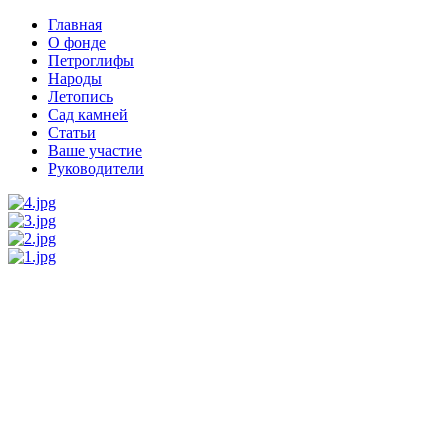
Главная
О фонде
Петроглифы
Народы
Летопись
Сад камней
Статьи
Ваше участие
Руководители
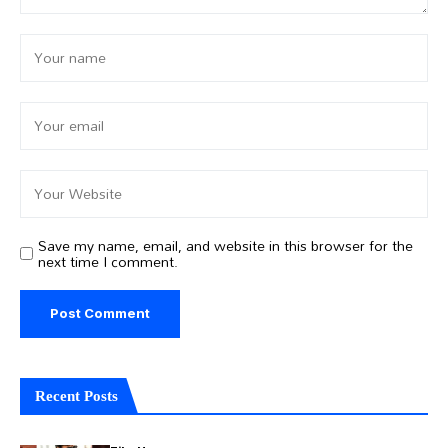
Save my name, email, and website in this browser for the
next time I comment.
Recent Posts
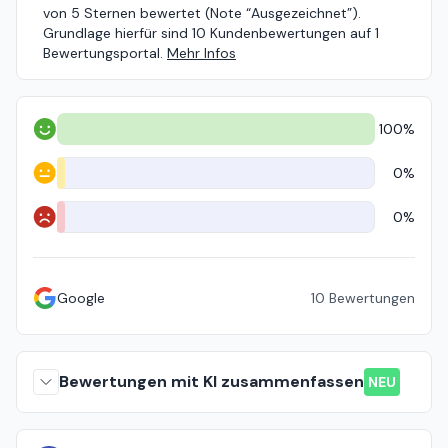
von 5 Sternen bewertet (Note “Ausgezeichnet”).
Grundlage hierfür sind 10 Kundenbewertungen auf 1
Bewertungsportal.
Mehr Infos
100%
Positiv
0%
Neutral
0%
Negativ
Google
10
Bewertungen
Bewertungen mit KI zusammenfassen
NEU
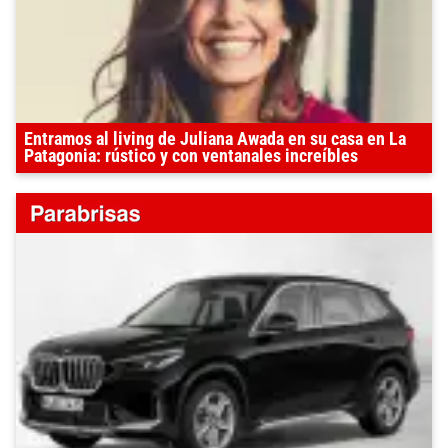
Entramos al living de Juliana Awada en su casa en La
Patagonia: rústico y con ventanales increíbles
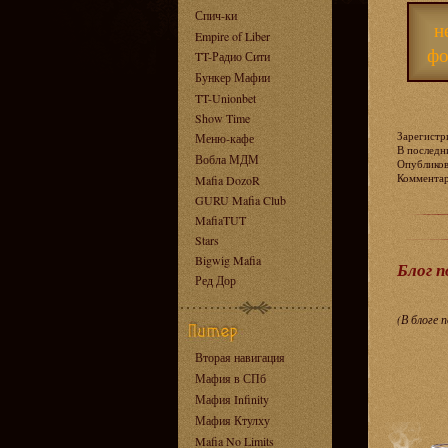
Спич-ки
н
Empire of Liber
фо
TT-Радио Сити
Бункер Мафии
TT-Unionbet
Show Time
Зарегистри
Меню-кафе
В последни
Вобла МДМ
Опублико
Коммент
Mafia DozoR
GURU Mafia Club
MafiaTUT
Stars
Bigwig Mafia
Блог 
Ред Дор
(В блоге 
Вторая навигация
Мафия в СПб
Мафия Infinity
Мафия Ктулху
Mafia No Limits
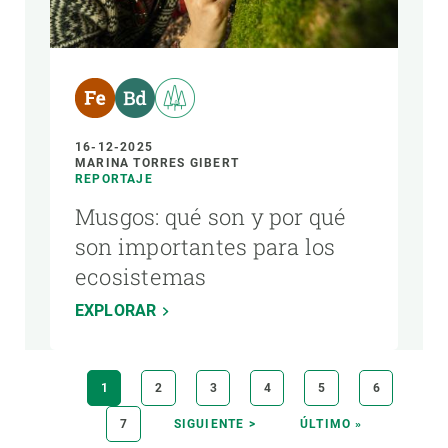
16-12-2025
MARINA TORRES GIBERT
REPORTAJE
Musgos: qué son y por qué
son importantes para los
ecosistemas
EXPLORAR
Paginación
PÁGINA
1
PÁGINA
2
PÁGINA
3
PÁGINA
4
PÁGINA
5
PÁGINA
6
ACTUAL
PÁGINA
7
SIGUIENTE
SIGUIENTE >
ÚLTIMA
ÚLTIMO »
PÁGINA
PÁGINA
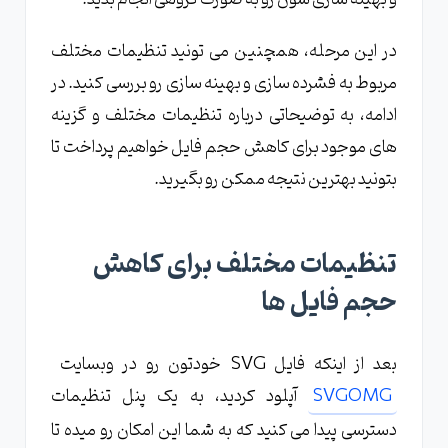
در این مرحله، همچنین می تونید تنظیمات مختلف
مربوط به فشرده سازی و بهینه سازی رو بررسی کنید. در
ادامه، به توضیحاتی درباره تنظیمات مختلف و گزینه
های موجود برای کاهش حجم فایل خواهیم پرداخت تا
بتونید بهترین نتیجه ممکن رو بگیرید.
تنظیمات مختلف برای کاهش
حجم فایل ها
بعد از اینکه فایل SVG خودتون رو در وبسایت
SVGOMG
آپلود کردید، به یک پنل تنظیمات
دسترسی پیدا می کنید که به شما این امکان رو میده تا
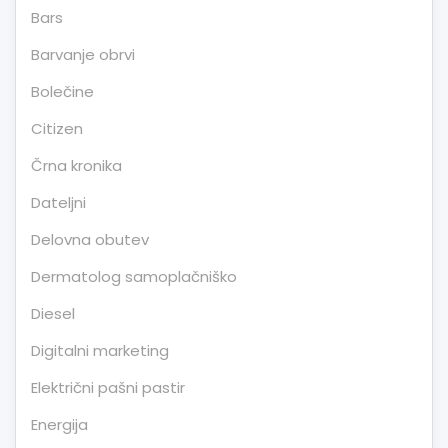
Bars
Barvanje obrvi
Bolečine
Citizen
Črna kronika
Dateljni
Delovna obutev
Dermatolog samoplačniško
Diesel
Digitalni marketing
Električni pašni pastir
Energija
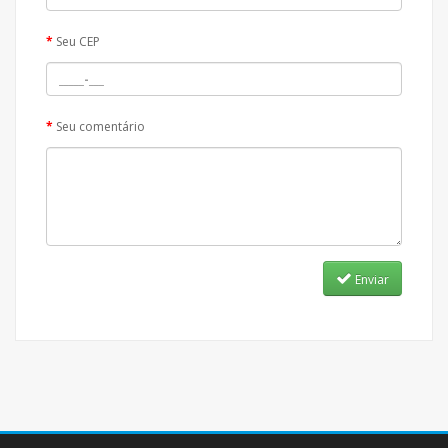
Seu CEP
Seu comentário
Enviar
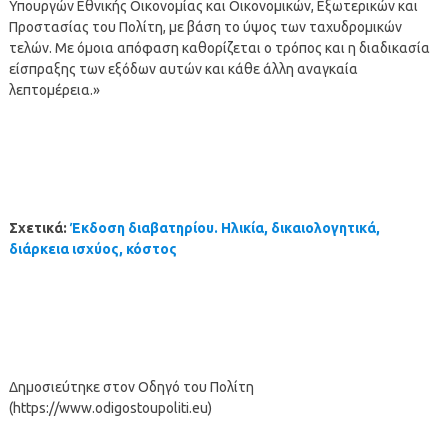
Υπουργών Εθνικής Οικονομίας και Οικονομικών, Εξωτερικών και
Προστασίας του Πολίτη, με βάση το ύψος των ταχυδρομικών
τελών. Με όμοια απόφαση καθορίζεται ο τρόπος και η διαδικασία
είσπραξης των εξόδων αυτών και κάθε άλλη αναγκαία
λεπτομέρεια.»
Σχετικά:
Έκδοση διαβατηρίου. Ηλικία, δικαιολογητικά,
διάρκεια ισχύος, κόστος
Δημοσιεύτηκε στον Οδηγό του Πολίτη
(https://www.odigostoupoliti.eu)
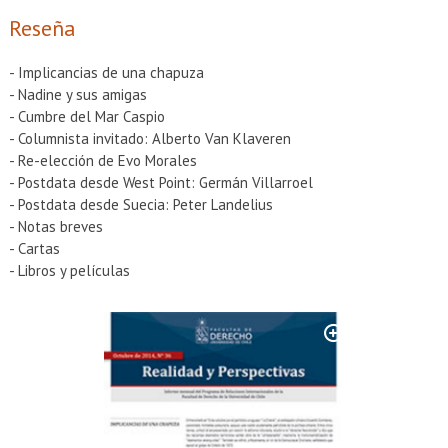
EXTENSIÓN
Reseña
Académicos
Estudiantes
- Implicancias de una chapuza
Egresados
Funcionarios
- Nadine y sus amigas
- Cumbre del Mar Caspio
- Columnista invitado: Alberto Van Klaveren
- Re-elección de Evo Morales
- Postdata desde West Point: Germán Villarroel
- Postdata desde Suecia: Peter Landelius
- Notas breves
- Cartas
- Libros y películas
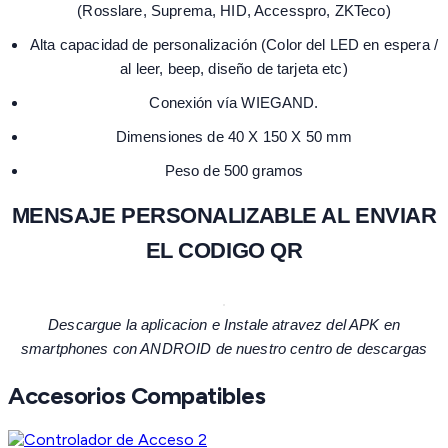
(Rosslare, Suprema, HID, Accesspro, ZKTeco)
Alta capacidad de personalización (Color del LED en espera /
al leer, beep, diseño de tarjeta etc)
Conexión vía WIEGAND.
Dimensiones de 40 X 150 X 50 mm
Peso de 500 gramos
MENSAJE PERSONALIZABLE AL ENVIAR
EL CODIGO QR
Descargue la aplicacion e Instale atravez del APK en
smartphones con ANDROID de nuestro centro de descargas
Accesorios Compatibles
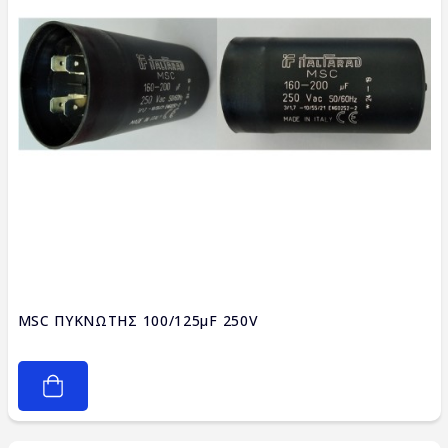
MSC ΠΥΚΝΩΤΗΣ 100/125μF 250V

◆ REQUIRED ACTION ◆
Could the entries above be retyped exactly, with the pictures left out?

◆ WRITTEN RESPONSE ◆
Главная
О фонде
Петроглифы
Народы
Летопись
Сад камней
Статьи
Ваше участие
Руководители
Save my name, email, and website in this browser for the
next time I comment.
Recent Posts
von 5 Sternen bewertet (Note “Ausgezeichnet”).
Grundlage hierfür sind 10 Kundenbewertungen auf 1
Bewertungsportal.
Mehr Infos
100%
Positiv
0%
Neutral
0%
Negativ
Google
10
Bewertungen
Bewertungen mit KI zusammenfassen
NEU
Entramos al living de Juliana Awada en su casa en La
Patagonia: rústico y con ventanales increíbles
Спич-ки
н
Empire of Liber
фо
TT-Радио Сити
Бункер Мафии
TT-Unionbet
Show Time
Зарегистри
Меню-кафе
В последни
Вобла МДМ
Опублико
Коммент
Mafia DozoR
GURU Mafia Club
MafiaTUT
Stars
Bigwig Mafia
Блог 
Ред Дор
(В блоге 
Вторая навигация
Мафия в СПб
Мафия Infinity
Мафия Ктулху
Mafia No Limits
16-12-2025
MARINA TORRES GIBERT
REPORTAJE
Musgos: qué son y por qué
son importantes para los
ecosistemas
EXPLORAR
Paginación
PÁGINA
1
PÁGINA
2
PÁGINA
3
PÁGINA
4
PÁGINA
5
PÁGINA
6
ACTUAL
PÁGINA
7
SIGUIENTE
SIGUIENTE >
ÚLTIMA
ÚLTIMO »
PÁGINA
PÁGINA
در این مرحله، همچنین می تونید تنظیمات مختلف
مربوط به فشرده سازی و بهینه سازی رو بررسی کنید. در
ادامه، به توضیحاتی درباره تنظیمات مختلف و گزینه
های موجود برای کاهش حجم فایل خواهیم پرداخت تا
بتونید بهترین نتیجه ممکن رو بگیرید.
تنظیمات مختلف برای کاهش
حجم فایل ها
بعد از اینکه فایل SVG خودتون رو در وبسایت
SVGOMG
آپلود کردید، به یک پنل تنظیمات
دسترسی پیدا می کنید که به شما این امکان رو میده تا
Bars
Barvanje obrvi
Bolečine
Citizen
Črna kronika
Dateljni
Delovna obutev
Dermatolog samoplačniško
Diesel
Digitalni marketing
Električni pašni pastir
Energija
Seu CEP
Seu comentário
Enviar
Υπουργών Εθνικής Οικονομίας και Οικονομικών, Εξωτερικών και
Προστασίας του Πολίτη, με βάση το ύψος των ταχυδρομικών
τελών. Με όμοια απόφαση καθορίζεται ο τρόπος και η διαδικασία
είσπραξης των εξόδων αυτών και κάθε άλλη αναγκαία
λεπτομέρεια.»
Σχετικά:
Έκδοση διαβατηρίου. Ηλικία, δικαιολογητικά,
διάρκεια ισχύος, κόστος
Δημοσιεύτηκε στον Οδηγό του Πολίτη
(https://www.odigostoupoliti.eu)
EXTENSIÓN
Reseña
Académicos
Estudiantes
- Implicancias de una chapuza
Egresados
Funcionarios
- Nadine y sus amigas
- Cumbre del Mar Caspio
- Columnista invitado: Alberto Van Klaveren
- Re-elección de Evo Morales
- Postdata desde West Point: Germán Villarroel
- Postdata desde Suecia: Peter Landelius
- Notas breves
- Cartas
- Libros y películas
(Rosslare, Suprema, HID, Accesspro, ZKTeco)
Alta capacidad de personalización (Color del LED en espera /
al leer, beep, diseño de tarjeta etc)
Conexión vía WIEGAND.
Dimensiones de 40 X 150 X 50 mm
Peso de 500 gramos
MENSAJE PERSONALIZABLE AL ENVIAR
EL CODIGO QR
Descargue la aplicacion e Instale atravez del APK en
smartphones con ANDROID de nuestro centro de descargas
Accesorios Compatibles
MSC ΠΥΚΝΩΤΗΣ 100/125μF 250V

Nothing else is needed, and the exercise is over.